Available data |

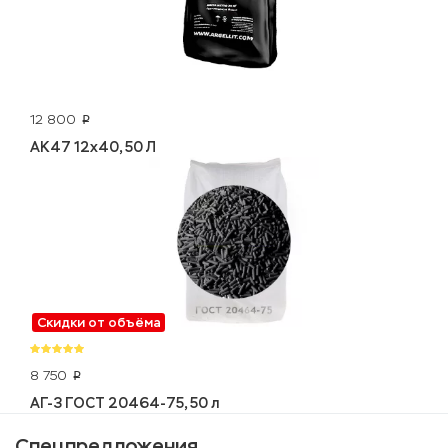
12 800
p
AK47 12x40, 50 Л
Скидки от объёма
8 750
p
АГ-3 ГОСТ 20464-75, 50 л
Спецпредложения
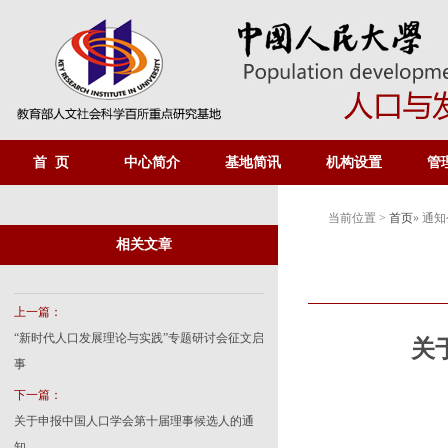
首 页
中心简介
基地简讯
机构设置
管
当前位置 >
首页
» 通
相关文章
上一篇：
“新时代人口发展理论与实践”专题研讨会征文启
关
事
下一篇：
关于申报中国人口学会第十届理事候选人的通
知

Prompt |
Set down the entries exactly as they appear, with every picture left out.

Solution for this exercise |
12 800
p
AK47 12x40, 50 Л
Скидки от объёма
8 750
p
АГ-3 ГОСТ 20464-75, 50 л
Спецпредложения
首 页
中心简介
基地简讯
机构设置
管
当前位置 >
首页
» 通
相关文章
上一篇：
“新时代人口发展理论与实践”专题研讨会征文启
关
事
下一篇：
关于申报中国人口学会第十届理事候选人的通
知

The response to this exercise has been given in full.